Evangile de Jésus-Christ selon saint Matthieu
Mt 21, 33-43

Jésus disait aux chefs des prêtres et aux pharisiens : « Écoutez une autre parabole : Un homme était propriétaire d'un domaine; il planta une vigne, l'entoura d'une clôture, y creusa un pressoir et y bâtit une tour de garde. Puis il la donna en fermage à des vignerons, et partit en voyage. Quand arriva le moment de la vendange, il envoya ses serviteurs auprès des vignerons pour se faire remettre le produit de la vigne. Mais les vignerons se saisirent des serviteurs, frappèrent l'un, tuèrent l'autre, lapidèrent le troisième. De nouveau, le propriétaire envoya d'autres serviteurs plus nombreux que les premiers ; mais ils furent traités de la même façon. Finalement, il leur envoya son fils, en se disant : 'Ils respecteront mon fils.' Mais, voyant le fils, les vignerons se dirent entre eux: 'Voici l'héritier: allons-y! tuons-le, nous aurons l'héritage!' Ils se saisirent de lui, le jetèrent hors de la vigne et le tuèrent.

Eh bien, quand le maître de la vigne viendra, que fera-t-il à ces vignerons?» On lui répond : «Ces misérables, il les fera périr misérablement. Il donnera la vigne en fermage à d'autres vignerons, qui en remettront le produit en temps voulu.» Jésus leur dit: «N'avez-vous jamais lu dans les Écritures: La pierre qu'ont rejetée les bâtisseurs est devenue la pierre angulaire. C'est là l'oeuvre du Seigneur, une merveille sous nos yeux! Aussi, je vous le dis: Le royaume de Dieu vous sera enlevé pour être donné à un peuple qui lui fera produire son fruit.»

Nouvelle homélie : Des murailles à franchir
Michel Jondot

Le visage du pauvre
Christine Fontaine

Un jardin appelé la terre
Michel Jondot


Des murailles à franchir

Construire des murailles

Un mur de 4,5 mètres de haut est construit aux Etats-Unis pour empêcher les migrants venus du Mexique de pénétrer dans le pays et troubler la tranquillité de ses habitants. Il devrait s’étendre sur 3200 km. Une sorte de forteresse de 700 km enferme, en Israël, les territoires conquis par la guerre pour se protéger des intrusions palestiniennes. Plusieurs pays occidentaux exigent qu’on ferme les frontières de l’Europe et qu’on renvoie dans leurs pays tous ceux qui y sont entrés en quête du pain de chaque jour qu’ils ne peuvent trouver chez eux.
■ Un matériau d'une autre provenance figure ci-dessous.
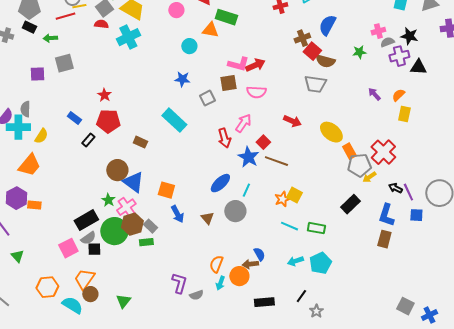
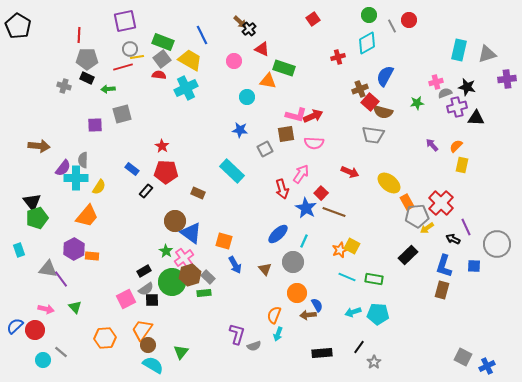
purple line: (408, 192) -> (466, 227), moved
black rectangle: (86, 220) -> (144, 271), size x0.6
cyan pentagon: (320, 263) -> (378, 314), turned 30
orange circle: (239, 276) -> (297, 293), moved
cyan semicircle: (72, 305) -> (153, 365), moved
La parabole de ce jour illustre à merveille la condition des peuples en notre temps. Une communauté humaine vit à l’intérieur d’une clôture et s’enrichit des fruits d’une vigne que quelques-uns prennent la peine de travailler. Ils sont bien équipés pour se protéger des intrusions de ceux qui viendraient partager leurs biens : ils écartent les vagues successives de ceux qui tentent de pénétrer dans l’enceinte pour exiger ce qu’ils considèrent comme un dû.

Générer de la violence

On dira peut-être que les « serviteurs » dont parle le texte peuvent se prévaloir de leurs droits. La terre où la vigne produit son fruit n’appartient pas aux vignerons qui la travaillent mais à un maître. En revanche ceux qui arrivent d’Afrique ou d’Asie n’ont aucun titre qui les autorise à venir. En réalité, nombreux, dans l’Eglise de notre pays, sont ceux qui militent pour que soit respectée une morale traditionnelle ; ils semblent pourtant oublier un très vieil adage : « en cas de nécessité, tous les biens sont communs. » Les biens des pays privilégiés n’appartiennent pas seulement à ceux qui les produisent mais à tous ceux qui meurent de faim. Le maître de la vigne faisait valoir ses droits. Ceux qui tentent de franchir nos frontières sont nos maîtres, aux yeux de l’Évangile.

Consolider les limites à l’intérieur desquelles nous vivons, en refusant d’entendre les appels venus de l’extérieur, ne peut qu’engendrer la violence et la mort. En 2016, 3800 personnes ont sombré dans la Méditerranée et ce n’est pas une vie que trouvent ceux qui ont réussi à pénétrer sur nos terres ; quelle pitié sur les rives de la mer du Nord ou dans certaines rues de Paris ! Le traitement qui leur est fait ressemble à celui que réservent aux serviteurs du maître, les vignerons de la parabole : ils « frappèrent l’un, tuèrent l’autre, lapidèrent le troisième. » La violence ne fait que grandir au fur-et-à-mesure que déferlent de nouvelles vagues. Mais la violence entraîne la violence, à en croire la suite de cette histoire de la vigne : ces misérables qui ferment leurs portes « on les fera périr lamentablement. »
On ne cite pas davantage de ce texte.